Task description: Say how many lines in the records include the string "scrollbar", adding no other words.

Material for this task:
* * *
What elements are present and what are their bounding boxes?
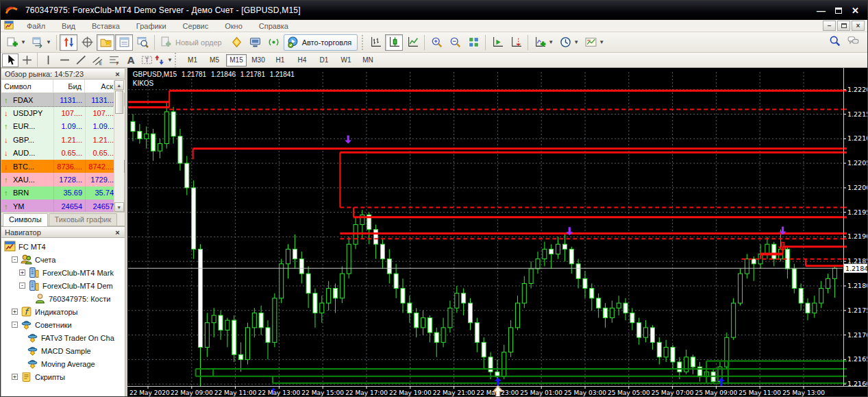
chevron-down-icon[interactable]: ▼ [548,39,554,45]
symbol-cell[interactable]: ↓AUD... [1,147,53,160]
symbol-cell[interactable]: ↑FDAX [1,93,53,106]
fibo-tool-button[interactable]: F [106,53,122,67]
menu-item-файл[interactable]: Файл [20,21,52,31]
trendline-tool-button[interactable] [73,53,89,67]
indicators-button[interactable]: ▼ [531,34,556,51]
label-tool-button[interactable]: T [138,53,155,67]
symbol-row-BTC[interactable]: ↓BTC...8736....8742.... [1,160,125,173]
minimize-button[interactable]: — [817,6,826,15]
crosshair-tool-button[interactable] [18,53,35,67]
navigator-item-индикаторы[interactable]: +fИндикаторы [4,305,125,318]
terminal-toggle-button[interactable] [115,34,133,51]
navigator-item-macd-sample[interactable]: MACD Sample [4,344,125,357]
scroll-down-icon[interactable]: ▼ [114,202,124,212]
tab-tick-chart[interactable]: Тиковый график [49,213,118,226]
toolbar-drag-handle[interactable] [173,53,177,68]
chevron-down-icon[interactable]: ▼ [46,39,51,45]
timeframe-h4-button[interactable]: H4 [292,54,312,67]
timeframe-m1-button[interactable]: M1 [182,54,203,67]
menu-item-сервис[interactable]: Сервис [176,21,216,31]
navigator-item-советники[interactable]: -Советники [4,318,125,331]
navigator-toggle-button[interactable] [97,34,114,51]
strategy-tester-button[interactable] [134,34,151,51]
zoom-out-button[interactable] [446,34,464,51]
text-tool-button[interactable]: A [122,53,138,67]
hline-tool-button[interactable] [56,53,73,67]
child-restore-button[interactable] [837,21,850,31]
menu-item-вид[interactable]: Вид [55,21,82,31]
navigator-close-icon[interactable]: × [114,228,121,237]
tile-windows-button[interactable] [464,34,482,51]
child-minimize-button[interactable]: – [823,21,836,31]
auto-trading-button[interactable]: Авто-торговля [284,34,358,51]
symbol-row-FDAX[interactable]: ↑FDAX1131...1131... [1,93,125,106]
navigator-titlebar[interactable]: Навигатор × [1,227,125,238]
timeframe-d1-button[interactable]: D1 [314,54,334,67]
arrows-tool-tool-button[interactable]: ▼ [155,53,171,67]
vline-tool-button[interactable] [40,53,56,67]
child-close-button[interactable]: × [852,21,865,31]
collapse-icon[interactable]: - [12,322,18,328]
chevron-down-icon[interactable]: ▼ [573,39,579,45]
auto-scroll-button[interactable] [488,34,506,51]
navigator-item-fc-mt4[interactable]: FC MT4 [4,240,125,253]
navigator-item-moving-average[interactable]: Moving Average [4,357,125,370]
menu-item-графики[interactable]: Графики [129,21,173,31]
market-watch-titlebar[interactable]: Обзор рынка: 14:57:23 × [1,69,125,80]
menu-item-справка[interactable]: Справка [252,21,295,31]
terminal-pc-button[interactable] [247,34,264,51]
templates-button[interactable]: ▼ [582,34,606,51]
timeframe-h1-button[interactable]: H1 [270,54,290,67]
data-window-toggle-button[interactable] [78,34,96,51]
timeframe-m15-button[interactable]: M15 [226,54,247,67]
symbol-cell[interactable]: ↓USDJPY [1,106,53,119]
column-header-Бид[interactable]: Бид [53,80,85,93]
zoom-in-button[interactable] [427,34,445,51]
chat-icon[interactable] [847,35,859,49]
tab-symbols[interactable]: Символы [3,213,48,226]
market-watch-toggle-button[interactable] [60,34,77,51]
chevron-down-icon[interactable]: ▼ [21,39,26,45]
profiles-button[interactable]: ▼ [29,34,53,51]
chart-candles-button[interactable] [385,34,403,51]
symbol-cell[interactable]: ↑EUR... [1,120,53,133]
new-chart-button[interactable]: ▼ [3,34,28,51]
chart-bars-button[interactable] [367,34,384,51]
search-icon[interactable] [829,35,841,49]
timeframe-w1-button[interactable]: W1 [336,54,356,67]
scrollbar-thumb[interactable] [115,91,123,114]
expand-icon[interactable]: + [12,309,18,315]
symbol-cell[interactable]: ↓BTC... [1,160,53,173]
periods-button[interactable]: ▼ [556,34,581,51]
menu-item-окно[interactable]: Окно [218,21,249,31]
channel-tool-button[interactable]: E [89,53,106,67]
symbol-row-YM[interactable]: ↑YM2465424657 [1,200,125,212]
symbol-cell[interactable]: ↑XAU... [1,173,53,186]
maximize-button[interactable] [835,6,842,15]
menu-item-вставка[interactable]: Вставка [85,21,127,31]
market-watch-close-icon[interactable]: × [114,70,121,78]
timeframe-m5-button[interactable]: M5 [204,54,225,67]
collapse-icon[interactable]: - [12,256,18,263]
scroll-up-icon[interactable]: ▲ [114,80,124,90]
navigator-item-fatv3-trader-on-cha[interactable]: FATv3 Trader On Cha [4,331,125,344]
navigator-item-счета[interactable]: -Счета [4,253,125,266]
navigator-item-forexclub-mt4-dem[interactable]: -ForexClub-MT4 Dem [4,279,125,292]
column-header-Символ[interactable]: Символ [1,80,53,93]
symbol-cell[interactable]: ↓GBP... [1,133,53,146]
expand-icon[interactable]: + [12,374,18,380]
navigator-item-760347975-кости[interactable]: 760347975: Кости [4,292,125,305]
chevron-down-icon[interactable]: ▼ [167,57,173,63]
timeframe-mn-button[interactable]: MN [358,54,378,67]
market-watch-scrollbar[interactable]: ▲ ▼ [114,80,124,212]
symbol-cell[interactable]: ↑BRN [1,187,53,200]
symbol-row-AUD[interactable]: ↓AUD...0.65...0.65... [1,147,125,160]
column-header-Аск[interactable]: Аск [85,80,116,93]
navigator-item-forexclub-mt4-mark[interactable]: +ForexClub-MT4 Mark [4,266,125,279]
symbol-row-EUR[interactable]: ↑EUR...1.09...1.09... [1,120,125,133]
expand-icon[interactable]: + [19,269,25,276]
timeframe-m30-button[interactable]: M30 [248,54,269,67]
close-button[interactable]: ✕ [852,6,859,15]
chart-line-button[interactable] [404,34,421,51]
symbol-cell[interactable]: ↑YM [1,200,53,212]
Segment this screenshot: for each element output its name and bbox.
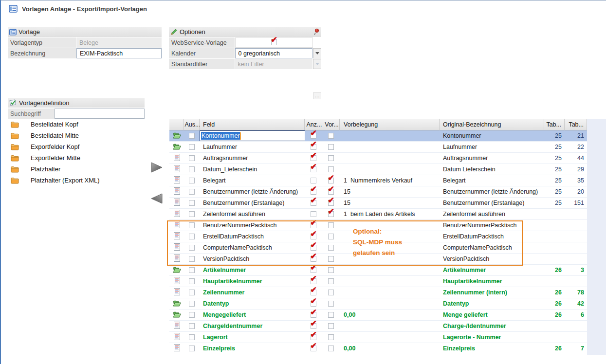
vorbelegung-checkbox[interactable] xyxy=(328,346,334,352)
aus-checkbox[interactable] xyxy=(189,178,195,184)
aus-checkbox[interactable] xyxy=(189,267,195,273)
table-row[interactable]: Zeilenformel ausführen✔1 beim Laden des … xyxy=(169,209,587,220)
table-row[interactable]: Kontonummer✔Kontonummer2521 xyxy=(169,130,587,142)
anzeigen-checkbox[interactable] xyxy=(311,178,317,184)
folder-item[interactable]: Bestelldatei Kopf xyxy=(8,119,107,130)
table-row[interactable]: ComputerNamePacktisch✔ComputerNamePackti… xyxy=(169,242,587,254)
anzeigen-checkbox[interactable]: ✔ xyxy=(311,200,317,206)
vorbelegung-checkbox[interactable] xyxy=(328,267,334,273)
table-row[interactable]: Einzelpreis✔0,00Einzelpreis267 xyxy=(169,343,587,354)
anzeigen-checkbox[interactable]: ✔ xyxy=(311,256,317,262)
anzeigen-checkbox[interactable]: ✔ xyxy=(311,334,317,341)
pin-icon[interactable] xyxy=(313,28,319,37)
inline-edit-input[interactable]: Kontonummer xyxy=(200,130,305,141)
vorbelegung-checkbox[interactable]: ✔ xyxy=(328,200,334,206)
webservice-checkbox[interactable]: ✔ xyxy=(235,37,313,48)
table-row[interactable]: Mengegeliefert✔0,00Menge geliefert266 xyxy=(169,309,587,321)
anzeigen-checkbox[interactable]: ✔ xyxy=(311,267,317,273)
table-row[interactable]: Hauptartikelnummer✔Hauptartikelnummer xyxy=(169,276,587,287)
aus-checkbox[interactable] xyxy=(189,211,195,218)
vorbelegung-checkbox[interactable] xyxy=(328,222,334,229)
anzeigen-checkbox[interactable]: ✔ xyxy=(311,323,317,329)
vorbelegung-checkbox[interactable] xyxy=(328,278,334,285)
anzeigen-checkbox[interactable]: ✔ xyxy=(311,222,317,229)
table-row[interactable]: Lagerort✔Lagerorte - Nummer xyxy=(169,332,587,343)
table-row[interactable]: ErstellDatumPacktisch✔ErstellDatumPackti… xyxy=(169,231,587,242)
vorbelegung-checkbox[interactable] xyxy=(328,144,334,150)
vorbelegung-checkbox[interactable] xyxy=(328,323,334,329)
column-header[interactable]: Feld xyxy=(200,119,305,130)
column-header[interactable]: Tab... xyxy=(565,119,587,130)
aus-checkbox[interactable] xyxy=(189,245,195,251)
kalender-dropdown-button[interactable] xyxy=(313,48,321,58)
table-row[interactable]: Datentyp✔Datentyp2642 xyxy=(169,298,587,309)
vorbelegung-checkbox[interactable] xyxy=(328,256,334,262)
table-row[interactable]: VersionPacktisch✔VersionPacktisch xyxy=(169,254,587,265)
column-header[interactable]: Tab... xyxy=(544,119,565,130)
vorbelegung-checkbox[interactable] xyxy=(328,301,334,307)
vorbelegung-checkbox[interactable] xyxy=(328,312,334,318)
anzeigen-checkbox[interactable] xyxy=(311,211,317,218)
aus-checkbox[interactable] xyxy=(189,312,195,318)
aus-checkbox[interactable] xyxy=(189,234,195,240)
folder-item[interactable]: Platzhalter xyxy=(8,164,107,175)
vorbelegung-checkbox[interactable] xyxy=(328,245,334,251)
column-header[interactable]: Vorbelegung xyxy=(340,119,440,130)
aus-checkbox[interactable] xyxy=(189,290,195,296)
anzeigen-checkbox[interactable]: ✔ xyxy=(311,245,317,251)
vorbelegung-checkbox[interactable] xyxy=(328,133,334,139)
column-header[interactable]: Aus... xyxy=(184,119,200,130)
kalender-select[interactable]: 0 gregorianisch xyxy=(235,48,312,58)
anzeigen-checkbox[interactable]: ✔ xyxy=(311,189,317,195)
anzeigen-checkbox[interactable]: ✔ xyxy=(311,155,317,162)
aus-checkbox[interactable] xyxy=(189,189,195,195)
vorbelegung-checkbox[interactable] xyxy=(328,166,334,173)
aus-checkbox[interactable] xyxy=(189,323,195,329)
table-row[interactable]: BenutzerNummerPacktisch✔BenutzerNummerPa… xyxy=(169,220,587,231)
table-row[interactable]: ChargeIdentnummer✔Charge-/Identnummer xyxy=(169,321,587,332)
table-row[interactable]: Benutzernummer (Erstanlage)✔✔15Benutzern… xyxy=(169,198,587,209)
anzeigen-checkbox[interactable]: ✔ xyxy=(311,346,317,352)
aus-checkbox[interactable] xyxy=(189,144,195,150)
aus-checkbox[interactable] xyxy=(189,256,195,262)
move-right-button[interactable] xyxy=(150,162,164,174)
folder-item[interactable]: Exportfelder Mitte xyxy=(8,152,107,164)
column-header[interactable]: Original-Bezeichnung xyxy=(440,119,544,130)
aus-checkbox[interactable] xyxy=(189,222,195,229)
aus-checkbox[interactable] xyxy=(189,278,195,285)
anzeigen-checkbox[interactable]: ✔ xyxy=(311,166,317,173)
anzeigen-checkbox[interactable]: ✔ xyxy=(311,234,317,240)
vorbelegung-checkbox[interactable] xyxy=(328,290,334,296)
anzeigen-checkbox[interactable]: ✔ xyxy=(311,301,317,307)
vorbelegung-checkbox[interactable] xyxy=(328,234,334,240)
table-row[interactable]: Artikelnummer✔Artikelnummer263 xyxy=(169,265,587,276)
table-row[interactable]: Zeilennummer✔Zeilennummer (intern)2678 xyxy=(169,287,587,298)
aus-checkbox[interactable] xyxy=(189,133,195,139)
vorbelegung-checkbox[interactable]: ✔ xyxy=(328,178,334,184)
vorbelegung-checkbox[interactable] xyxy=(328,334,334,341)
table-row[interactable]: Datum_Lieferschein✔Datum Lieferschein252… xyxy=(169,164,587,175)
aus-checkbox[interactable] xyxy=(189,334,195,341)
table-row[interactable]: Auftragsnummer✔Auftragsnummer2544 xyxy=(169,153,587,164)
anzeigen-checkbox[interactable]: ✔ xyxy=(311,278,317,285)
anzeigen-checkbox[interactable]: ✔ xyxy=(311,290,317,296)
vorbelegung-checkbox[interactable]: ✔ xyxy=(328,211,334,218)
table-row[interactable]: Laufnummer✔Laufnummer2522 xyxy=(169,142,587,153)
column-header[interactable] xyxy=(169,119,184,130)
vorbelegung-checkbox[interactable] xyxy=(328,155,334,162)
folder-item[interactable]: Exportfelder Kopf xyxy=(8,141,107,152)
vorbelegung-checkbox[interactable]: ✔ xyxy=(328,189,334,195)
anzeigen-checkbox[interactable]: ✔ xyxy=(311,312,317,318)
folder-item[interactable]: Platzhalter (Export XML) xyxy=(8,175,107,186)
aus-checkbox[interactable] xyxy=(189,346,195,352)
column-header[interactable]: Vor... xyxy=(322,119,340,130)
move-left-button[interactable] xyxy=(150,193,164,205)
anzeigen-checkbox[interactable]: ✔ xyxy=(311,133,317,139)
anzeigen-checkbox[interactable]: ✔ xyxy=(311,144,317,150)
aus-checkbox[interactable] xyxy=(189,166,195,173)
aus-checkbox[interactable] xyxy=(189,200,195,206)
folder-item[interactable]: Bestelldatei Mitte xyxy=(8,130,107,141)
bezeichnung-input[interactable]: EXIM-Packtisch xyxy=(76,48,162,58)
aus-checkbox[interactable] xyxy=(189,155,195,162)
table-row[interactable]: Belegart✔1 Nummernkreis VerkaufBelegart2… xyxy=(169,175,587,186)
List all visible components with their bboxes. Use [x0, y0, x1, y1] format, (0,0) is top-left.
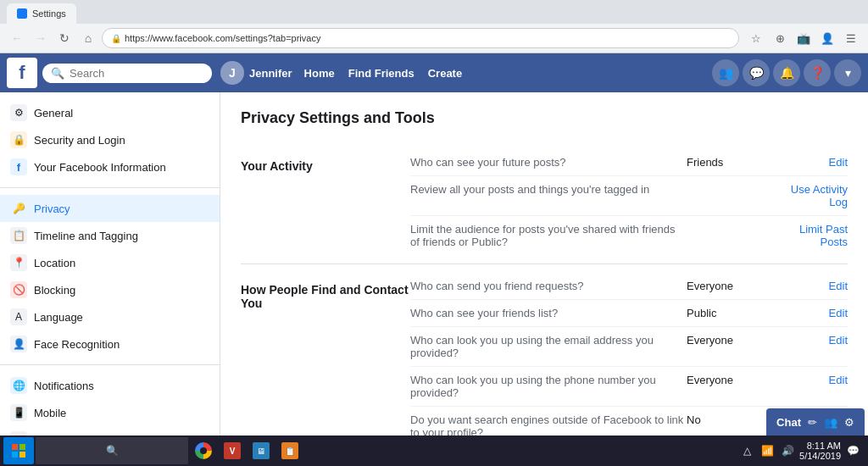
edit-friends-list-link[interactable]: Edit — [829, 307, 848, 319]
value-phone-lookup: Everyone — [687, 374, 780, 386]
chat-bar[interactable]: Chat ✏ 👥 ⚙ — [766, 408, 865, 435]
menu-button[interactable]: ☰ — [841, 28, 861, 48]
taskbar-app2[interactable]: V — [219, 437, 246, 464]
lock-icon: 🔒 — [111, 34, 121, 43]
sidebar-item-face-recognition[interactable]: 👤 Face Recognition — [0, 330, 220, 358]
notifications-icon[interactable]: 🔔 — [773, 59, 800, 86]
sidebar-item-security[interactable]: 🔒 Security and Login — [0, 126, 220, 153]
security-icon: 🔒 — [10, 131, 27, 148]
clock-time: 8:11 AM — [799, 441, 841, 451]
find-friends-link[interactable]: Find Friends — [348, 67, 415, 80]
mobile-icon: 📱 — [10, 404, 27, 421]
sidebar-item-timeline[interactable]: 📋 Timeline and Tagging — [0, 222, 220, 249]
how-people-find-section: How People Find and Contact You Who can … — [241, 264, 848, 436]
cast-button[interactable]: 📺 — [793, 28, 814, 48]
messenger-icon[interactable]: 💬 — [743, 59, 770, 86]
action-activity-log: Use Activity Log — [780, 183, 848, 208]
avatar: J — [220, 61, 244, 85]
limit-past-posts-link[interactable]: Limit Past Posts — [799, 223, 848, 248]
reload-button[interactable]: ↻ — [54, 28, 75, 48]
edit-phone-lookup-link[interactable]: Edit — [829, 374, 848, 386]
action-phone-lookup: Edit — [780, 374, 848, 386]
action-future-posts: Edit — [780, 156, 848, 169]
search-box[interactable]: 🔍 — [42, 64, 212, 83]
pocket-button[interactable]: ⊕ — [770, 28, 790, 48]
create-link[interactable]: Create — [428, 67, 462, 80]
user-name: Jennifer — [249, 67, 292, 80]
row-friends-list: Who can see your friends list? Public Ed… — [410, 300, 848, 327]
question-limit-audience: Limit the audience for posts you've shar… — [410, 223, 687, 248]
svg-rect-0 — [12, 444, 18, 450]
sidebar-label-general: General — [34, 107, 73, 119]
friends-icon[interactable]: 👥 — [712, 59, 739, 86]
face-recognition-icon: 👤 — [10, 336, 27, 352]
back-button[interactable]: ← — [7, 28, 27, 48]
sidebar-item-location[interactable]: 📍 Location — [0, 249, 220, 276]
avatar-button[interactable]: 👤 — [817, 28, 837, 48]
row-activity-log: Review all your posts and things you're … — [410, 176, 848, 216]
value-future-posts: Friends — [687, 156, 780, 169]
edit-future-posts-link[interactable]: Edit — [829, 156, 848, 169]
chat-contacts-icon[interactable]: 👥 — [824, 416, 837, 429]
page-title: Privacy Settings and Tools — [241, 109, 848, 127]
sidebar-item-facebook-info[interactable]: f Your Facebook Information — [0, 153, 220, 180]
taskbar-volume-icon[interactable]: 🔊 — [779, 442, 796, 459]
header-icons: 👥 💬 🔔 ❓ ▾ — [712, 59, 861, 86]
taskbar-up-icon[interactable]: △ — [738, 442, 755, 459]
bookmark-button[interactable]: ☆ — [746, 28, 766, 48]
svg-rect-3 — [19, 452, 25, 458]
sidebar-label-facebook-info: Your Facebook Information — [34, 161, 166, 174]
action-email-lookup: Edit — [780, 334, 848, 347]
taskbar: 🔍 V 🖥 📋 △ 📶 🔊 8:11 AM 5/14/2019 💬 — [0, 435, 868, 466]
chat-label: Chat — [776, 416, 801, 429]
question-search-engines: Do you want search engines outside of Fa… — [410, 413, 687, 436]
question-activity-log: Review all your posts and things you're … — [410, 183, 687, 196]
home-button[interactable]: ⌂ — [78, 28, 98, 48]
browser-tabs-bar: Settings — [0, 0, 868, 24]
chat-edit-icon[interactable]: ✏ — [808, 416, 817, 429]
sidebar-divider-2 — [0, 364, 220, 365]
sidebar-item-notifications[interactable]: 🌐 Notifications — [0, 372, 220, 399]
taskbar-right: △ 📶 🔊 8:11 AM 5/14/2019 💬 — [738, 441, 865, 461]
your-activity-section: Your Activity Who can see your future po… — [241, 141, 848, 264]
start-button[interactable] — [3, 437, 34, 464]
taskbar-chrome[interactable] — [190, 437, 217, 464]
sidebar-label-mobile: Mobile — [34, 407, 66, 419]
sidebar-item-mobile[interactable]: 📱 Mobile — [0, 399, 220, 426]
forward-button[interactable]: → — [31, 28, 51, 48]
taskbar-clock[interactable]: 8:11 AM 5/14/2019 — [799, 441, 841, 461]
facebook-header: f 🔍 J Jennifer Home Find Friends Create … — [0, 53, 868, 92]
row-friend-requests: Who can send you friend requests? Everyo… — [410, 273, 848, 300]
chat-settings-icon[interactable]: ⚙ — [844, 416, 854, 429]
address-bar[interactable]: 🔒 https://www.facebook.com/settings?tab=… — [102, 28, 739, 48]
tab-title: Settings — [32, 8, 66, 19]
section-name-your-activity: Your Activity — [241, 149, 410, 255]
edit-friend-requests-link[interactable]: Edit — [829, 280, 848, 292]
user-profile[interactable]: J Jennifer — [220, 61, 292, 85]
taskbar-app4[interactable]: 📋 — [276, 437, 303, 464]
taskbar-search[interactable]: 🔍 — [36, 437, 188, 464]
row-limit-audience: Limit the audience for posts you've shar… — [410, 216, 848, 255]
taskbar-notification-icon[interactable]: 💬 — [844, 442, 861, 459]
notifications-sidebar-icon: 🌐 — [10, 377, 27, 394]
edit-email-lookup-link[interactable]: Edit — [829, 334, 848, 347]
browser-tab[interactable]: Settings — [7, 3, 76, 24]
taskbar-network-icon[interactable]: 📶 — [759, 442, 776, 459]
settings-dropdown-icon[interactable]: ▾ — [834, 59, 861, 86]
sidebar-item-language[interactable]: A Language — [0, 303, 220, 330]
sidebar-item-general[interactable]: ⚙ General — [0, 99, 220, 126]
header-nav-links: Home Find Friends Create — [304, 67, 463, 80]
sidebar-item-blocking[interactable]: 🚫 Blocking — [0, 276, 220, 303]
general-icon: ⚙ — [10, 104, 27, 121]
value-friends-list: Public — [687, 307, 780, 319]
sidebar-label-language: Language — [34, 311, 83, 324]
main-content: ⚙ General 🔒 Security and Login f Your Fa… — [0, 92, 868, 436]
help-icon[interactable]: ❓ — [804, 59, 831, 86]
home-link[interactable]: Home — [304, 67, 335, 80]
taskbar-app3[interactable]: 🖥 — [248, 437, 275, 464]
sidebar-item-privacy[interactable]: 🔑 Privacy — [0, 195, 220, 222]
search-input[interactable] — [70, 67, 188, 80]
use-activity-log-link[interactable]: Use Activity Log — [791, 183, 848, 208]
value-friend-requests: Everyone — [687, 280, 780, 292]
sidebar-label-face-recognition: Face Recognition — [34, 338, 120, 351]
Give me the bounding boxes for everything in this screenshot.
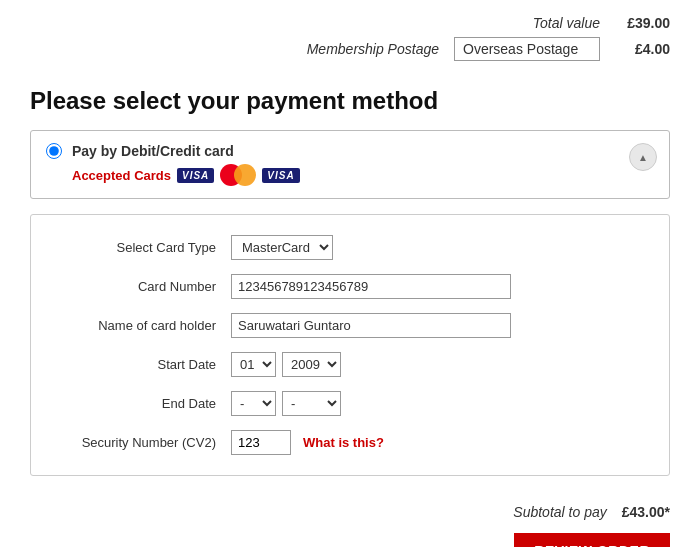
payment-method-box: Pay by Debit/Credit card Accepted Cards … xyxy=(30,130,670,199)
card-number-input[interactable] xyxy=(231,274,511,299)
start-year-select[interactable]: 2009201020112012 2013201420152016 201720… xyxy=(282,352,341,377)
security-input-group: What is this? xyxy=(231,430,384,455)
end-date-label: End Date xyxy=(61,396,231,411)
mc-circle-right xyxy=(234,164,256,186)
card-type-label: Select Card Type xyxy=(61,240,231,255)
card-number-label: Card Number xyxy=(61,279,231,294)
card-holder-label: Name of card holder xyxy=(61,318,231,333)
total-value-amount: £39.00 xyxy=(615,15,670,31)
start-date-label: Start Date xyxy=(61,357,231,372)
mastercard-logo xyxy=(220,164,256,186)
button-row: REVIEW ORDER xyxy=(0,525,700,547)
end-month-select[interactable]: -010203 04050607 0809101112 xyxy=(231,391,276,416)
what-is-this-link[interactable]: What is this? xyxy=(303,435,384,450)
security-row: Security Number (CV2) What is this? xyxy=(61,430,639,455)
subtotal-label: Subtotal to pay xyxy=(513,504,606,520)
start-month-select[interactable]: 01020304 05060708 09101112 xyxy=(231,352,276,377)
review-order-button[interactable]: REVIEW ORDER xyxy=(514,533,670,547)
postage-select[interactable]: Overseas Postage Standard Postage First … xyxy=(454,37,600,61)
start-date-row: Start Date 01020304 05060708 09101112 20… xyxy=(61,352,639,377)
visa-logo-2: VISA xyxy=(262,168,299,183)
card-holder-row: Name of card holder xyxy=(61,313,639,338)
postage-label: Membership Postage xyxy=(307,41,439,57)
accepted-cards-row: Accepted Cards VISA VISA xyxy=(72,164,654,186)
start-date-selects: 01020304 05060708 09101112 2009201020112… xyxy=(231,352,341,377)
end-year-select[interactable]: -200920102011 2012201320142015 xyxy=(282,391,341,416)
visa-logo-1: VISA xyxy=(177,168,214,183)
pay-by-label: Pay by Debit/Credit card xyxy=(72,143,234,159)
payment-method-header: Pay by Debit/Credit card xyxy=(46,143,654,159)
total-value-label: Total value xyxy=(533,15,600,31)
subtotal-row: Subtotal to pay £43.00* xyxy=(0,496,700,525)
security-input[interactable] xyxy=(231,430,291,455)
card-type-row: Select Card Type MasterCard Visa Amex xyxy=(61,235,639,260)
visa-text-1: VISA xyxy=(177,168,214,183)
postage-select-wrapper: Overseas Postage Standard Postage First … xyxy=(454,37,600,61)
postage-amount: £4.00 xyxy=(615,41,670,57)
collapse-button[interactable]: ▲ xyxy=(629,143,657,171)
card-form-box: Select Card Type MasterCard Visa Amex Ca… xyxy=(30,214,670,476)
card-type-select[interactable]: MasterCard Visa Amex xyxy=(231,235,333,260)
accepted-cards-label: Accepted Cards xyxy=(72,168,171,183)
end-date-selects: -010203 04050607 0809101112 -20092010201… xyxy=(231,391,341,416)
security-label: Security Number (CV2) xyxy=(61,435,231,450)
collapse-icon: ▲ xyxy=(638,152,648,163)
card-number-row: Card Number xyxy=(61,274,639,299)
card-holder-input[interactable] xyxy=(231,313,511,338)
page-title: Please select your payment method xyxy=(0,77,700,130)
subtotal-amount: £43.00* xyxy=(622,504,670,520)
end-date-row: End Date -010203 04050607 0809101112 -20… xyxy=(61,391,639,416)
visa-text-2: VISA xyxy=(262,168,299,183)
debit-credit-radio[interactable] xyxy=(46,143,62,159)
* * *
Response to the exercise: 2